**Problem**
Start at the line in the entries below that contains "Business User Agreement", stop at the line that contains "Accessibility", and output exactly the lines in that span, both ends included.

--- Records shown Enclosed Below ---

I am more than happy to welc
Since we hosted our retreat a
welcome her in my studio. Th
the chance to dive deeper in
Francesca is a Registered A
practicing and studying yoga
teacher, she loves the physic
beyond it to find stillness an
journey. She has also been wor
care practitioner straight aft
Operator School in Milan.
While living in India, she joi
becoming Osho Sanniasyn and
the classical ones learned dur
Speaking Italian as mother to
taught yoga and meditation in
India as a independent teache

--- End of Enclosed Records shown ---
--- Records shown Enclosed Below ---

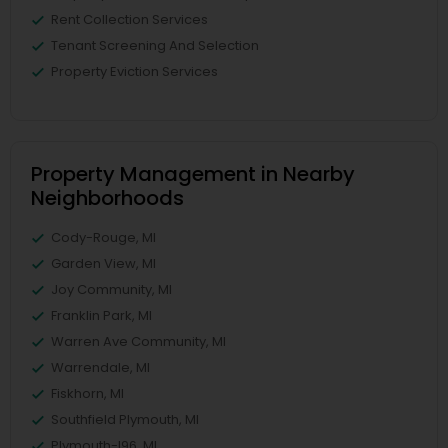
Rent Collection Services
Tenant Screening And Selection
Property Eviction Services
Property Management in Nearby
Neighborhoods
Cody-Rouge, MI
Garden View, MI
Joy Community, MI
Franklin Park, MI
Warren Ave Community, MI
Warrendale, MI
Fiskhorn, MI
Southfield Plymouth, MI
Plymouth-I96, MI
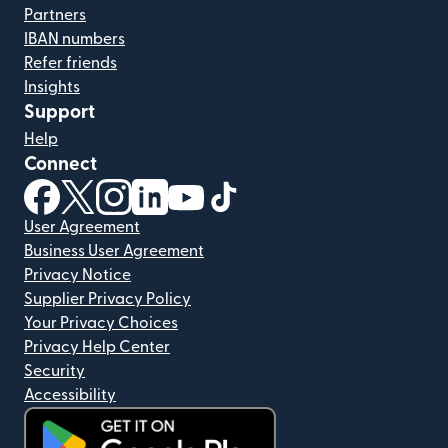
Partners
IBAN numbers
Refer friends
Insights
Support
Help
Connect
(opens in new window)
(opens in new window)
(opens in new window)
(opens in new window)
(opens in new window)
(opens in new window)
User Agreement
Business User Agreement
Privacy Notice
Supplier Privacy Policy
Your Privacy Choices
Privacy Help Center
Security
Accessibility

--- End of Enclosed Records shown ---
--- Records shown Enclosed Below ---

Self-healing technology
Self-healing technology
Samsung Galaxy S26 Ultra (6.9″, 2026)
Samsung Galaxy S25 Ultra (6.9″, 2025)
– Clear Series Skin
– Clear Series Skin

--- End of Enclosed Records shown ---

**Expected answer**
Business User Agreement
Privacy Notice
Supplier Privacy Policy
Your Privacy Choices
Privacy Help Center
Security
Accessibility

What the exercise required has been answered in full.